• Work to complete
Below is a listing with pictures. Repeat exactly the lines starting at the one holding "Фурната има видими следи от" and going on through the one holding "MASSACHUSETTS FIRMA LA LEY", and leave every picture out.

• The data
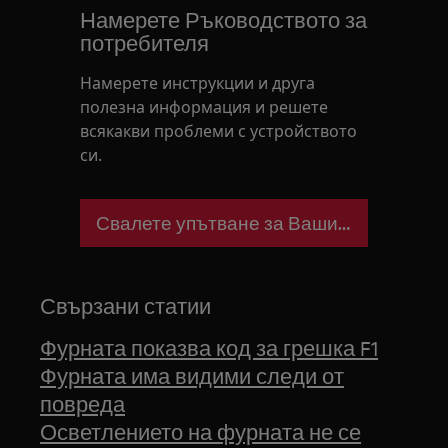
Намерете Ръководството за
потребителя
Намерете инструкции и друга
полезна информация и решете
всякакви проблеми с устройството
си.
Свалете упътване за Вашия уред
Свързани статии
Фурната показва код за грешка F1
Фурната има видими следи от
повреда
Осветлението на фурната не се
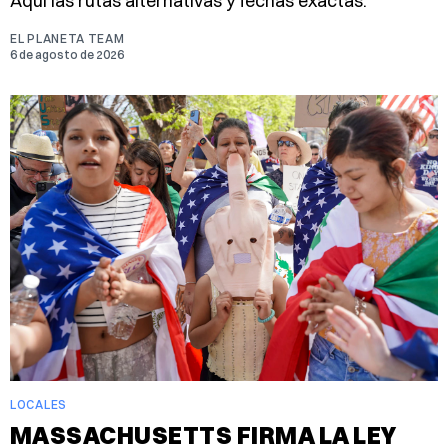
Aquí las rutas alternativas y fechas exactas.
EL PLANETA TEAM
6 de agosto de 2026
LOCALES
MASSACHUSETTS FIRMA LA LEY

--

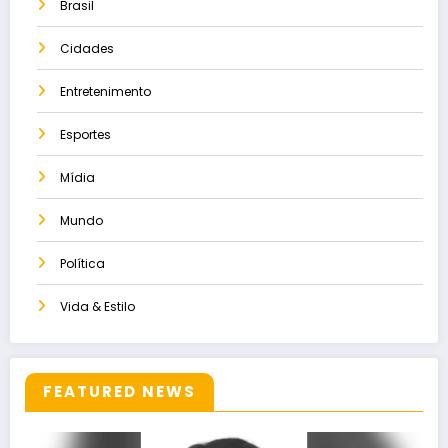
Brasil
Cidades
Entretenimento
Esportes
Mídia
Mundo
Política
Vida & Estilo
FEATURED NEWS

• Answer to this problem
Фурната има видими следи от
повреда
Осветлението на фурната не се
Aquí las rutas alternativas y fechas exactas.
EL PLANETA TEAM
6 de agosto de 2026
LOCALES
MASSACHUSETTS FIRMA LA LEY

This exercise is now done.